#### What is required:
Please repeat the lines below exactly. Begin with the line containing "računa, za slučaj" and go on through the line containing "Портальные краны".

[Transcribed page contents]
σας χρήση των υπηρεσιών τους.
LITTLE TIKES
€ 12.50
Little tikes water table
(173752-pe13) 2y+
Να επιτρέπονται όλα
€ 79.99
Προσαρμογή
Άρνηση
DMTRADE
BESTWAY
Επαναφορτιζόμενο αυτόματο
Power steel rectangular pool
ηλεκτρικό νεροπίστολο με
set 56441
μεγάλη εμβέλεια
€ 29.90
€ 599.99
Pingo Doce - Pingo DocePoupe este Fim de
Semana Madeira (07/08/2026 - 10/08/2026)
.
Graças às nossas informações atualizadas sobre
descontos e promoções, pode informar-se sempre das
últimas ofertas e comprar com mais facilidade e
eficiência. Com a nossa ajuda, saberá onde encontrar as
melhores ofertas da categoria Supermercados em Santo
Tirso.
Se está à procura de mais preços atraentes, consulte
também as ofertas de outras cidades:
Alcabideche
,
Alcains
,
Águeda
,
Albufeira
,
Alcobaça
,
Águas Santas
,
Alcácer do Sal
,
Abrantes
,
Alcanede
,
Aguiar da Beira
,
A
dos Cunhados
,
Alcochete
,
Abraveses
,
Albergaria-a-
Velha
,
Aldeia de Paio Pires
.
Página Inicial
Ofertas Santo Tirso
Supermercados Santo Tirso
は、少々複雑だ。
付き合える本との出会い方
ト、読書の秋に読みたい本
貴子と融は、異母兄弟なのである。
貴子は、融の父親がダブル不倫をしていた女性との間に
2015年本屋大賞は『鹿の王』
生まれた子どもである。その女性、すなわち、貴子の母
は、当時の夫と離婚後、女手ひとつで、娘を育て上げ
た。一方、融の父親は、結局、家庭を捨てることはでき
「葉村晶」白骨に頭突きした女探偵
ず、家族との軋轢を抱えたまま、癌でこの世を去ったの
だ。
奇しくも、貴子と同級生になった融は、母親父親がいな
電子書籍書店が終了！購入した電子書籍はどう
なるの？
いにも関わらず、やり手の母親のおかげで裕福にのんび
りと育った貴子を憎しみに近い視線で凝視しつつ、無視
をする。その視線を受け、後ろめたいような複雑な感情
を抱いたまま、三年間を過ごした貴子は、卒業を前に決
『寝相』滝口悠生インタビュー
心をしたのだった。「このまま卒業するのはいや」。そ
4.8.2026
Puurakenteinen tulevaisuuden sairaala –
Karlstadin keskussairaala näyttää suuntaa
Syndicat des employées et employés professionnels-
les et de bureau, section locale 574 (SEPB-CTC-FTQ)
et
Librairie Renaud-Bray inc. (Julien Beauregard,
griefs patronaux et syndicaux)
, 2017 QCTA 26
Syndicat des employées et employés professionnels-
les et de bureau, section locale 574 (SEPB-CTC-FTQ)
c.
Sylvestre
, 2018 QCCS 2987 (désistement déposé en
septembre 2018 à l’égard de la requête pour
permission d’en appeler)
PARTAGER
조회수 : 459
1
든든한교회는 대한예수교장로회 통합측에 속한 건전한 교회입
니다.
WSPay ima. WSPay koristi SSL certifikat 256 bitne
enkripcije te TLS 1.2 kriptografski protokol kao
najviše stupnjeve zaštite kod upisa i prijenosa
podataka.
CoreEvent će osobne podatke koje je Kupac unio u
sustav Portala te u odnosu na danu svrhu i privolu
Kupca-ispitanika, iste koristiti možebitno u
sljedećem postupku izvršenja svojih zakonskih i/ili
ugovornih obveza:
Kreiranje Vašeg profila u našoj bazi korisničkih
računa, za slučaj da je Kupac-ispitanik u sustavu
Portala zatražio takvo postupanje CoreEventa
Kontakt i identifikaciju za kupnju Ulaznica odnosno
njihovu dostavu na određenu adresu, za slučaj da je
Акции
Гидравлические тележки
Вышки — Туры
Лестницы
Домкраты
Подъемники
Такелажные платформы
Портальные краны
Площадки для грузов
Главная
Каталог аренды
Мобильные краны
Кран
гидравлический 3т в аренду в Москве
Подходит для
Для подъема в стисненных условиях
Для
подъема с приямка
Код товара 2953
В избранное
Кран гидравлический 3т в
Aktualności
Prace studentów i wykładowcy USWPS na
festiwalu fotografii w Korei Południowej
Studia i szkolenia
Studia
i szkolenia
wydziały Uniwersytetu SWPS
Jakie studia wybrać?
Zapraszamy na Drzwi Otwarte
---
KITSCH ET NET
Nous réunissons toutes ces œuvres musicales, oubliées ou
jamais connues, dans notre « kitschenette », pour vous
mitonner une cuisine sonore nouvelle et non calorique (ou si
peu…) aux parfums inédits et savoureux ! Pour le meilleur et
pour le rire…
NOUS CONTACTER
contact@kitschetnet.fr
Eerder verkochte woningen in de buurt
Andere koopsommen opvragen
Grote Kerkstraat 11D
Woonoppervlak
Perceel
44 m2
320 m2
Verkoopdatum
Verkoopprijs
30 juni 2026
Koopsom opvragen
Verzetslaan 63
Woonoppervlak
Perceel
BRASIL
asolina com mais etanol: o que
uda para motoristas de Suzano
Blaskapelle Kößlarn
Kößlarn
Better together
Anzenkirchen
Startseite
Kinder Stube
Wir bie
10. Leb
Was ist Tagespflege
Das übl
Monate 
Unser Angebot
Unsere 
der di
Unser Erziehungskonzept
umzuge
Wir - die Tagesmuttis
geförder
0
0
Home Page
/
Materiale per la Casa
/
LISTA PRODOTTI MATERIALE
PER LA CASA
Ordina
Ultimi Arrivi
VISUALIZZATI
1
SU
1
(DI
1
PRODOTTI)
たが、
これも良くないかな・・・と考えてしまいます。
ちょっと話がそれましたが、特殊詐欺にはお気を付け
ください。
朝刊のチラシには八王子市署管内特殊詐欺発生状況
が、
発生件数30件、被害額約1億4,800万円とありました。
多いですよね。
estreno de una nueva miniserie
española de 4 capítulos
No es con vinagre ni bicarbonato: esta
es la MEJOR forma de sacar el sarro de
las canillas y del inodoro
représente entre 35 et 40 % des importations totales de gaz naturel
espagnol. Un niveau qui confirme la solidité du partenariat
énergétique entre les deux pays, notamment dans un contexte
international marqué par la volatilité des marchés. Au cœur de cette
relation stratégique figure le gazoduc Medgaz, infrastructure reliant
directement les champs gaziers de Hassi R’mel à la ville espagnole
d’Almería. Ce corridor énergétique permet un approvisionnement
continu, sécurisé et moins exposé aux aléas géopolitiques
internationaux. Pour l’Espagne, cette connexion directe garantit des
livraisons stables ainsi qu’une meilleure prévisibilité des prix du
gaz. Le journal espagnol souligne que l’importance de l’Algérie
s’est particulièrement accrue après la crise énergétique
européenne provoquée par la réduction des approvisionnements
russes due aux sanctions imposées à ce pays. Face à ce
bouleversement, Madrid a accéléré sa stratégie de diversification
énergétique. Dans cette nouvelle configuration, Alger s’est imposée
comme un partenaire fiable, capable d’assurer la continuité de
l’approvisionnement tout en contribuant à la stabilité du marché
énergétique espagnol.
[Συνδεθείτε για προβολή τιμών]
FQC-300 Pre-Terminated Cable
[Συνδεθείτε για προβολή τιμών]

#### Solution for this exercise:
računa, za slučaj da je Kupac-ispitanik u sustavu
Portala zatražio takvo postupanje CoreEventa
Kontakt i identifikaciju za kupnju Ulaznica odnosno
njihovu dostavu na određenu adresu, za slučaj da je
Акции
Гидравлические тележки
Вышки — Туры
Лестницы
Домкраты
Подъемники
Такелажные платформы
Портальные краны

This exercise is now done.